*Task requirements*. An exact copy of the entries, with every picture omitted, is what is needed here.

*Information shown*.
-*-*-

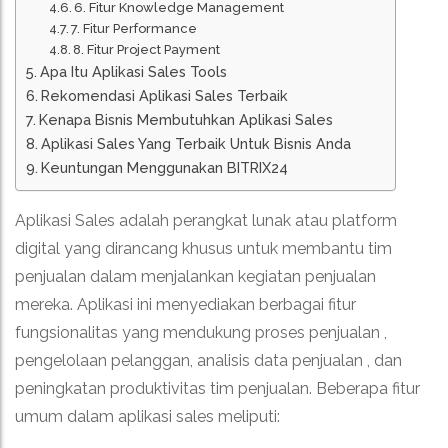
6. Fitur Knowledge Management
7. Fitur Performance
8. Fitur Project Payment
Apa Itu Aplikasi Sales Tools
Rekomendasi Aplikasi Sales Terbaik
Kenapa Bisnis Membutuhkan Aplikasi Sales
Aplikasi Sales Yang Terbaik Untuk Bisnis Anda
Keuntungan Menggunakan BITRIX24
Aplikasi Sales adalah perangkat lunak atau platform
digital yang dirancang khusus untuk membantu tim
penjualan dalam menjalankan kegiatan penjualan
mereka.
Aplikasi ini menyediakan berbagai fitur
fungsionalitas yang mendukung proses penjualan ,
pengelolaan pelanggan, analisis data penjualan , dan
peningkatan produktivitas tim penjualan.
Beberapa fitur
umum dalam aplikasi sales meliputi:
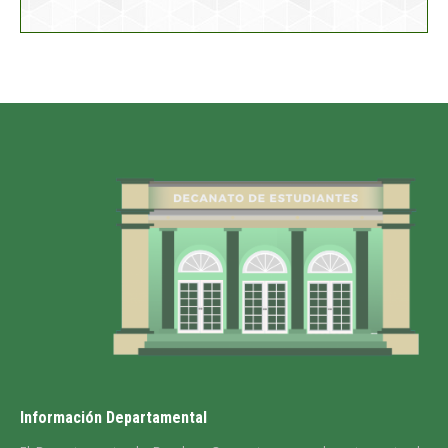
Información Departamental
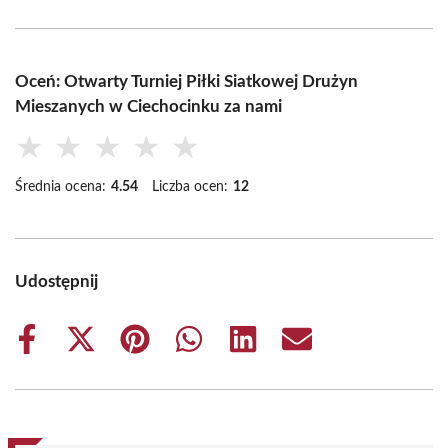
Oceń: Otwarty Turniej Piłki Siatkowej Drużyn
Mieszanych w Ciechocinku za nami
★
★
★
★
★
Średnia ocena:
4.54
Liczba ocen:
12
Udostępnij
Share
Share
Share
Share
Share
Share
on
on
on
on
on
on
Facebook
X
Pinterest
WhatsApp
LinkedIn
Email
(Twitter)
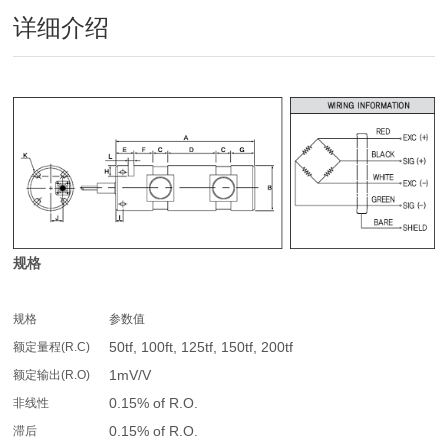
详细介绍
规格
规格
参数值
50tf, 100ft, 125tf, 150tf, 200tf
额定量程(R.C)
1mV/V
额定输出(R.O)
0.15% of R.O.
非线性
0.15% of R.O.
滞后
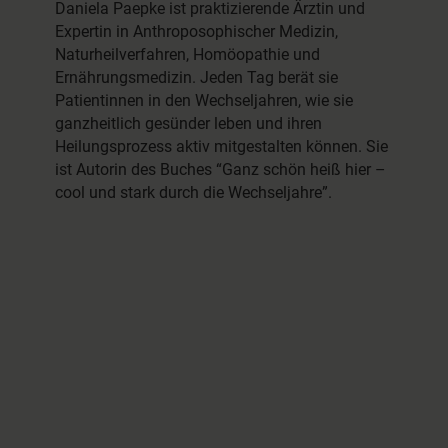
Daniela Paepke ist praktizierende Ärztin und
Expertin in Anthroposophischer Medizin,
Naturheilverfahren, Homöopathie und
Ernährungsmedizin. Jeden Tag berät sie
Patientinnen in den Wechseljahren, wie sie
ganzheitlich gesünder leben und ihren
Heilungsprozess aktiv mitgestalten können. Sie
ist Autorin des Buches “Ganz schön heiß hier –
cool und stark durch die Wechseljahre”.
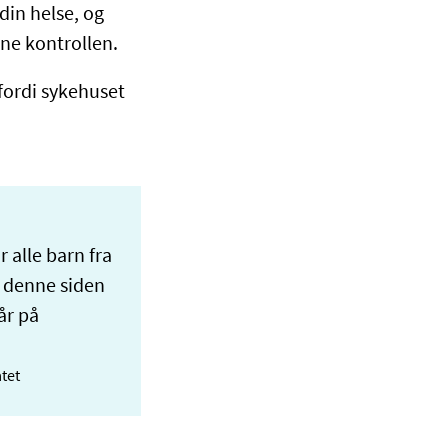
din helse, og
ne kontrollen.
 fordi sykehuset
r alle barn fra
å denne siden
år på
tet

-*-*-

*Solution to the problem*.
6. Fitur Knowledge Management
7. Fitur Performance
8. Fitur Project Payment
Apa Itu Aplikasi Sales Tools
Rekomendasi Aplikasi Sales Terbaik
Kenapa Bisnis Membutuhkan Aplikasi Sales
Aplikasi Sales Yang Terbaik Untuk Bisnis Anda
Keuntungan Menggunakan BITRIX24
Aplikasi Sales adalah perangkat lunak atau platform
digital yang dirancang khusus untuk membantu tim
penjualan dalam menjalankan kegiatan penjualan
mereka.
Aplikasi ini menyediakan berbagai fitur
fungsionalitas yang mendukung proses penjualan ,
pengelolaan pelanggan, analisis data penjualan , dan
peningkatan produktivitas tim penjualan.
Beberapa fitur
umum dalam aplikasi sales meliputi:
Información Departamental
Oceń: Otwarty Turniej Piłki Siatkowej Drużyn
Mieszanych w Ciechocinku za nami
★
★
★
★
★
Średnia ocena:
4.54
Liczba ocen:
12
Udostępnij
Share
Share
Share
Share
Share
Share
on
on
on
on
on
on
Facebook
X
Pinterest
WhatsApp
LinkedIn
Email
(Twitter)
详细介绍
规格
规格
参数值
50tf, 100ft, 125tf, 150tf, 200tf
额定量程(R.C)
1mV/V
额定输出(R.O)
0.15% of R.O.
非线性
0.15% of R.O.
滞后
Daniela Paepke ist praktizierende Ärztin und
Expertin in Anthroposophischer Medizin,
Naturheilverfahren, Homöopathie und
Ernährungsmedizin. Jeden Tag berät sie
Patientinnen in den Wechseljahren, wie sie
ganzheitlich gesünder leben und ihren
Heilungsprozess aktiv mitgestalten können. Sie
ist Autorin des Buches “Ganz schön heiß hier –
cool und stark durch die Wechseljahre”.
din helse, og
ne kontrollen.
 fordi sykehuset
r alle barn fra
å denne siden
år på
tet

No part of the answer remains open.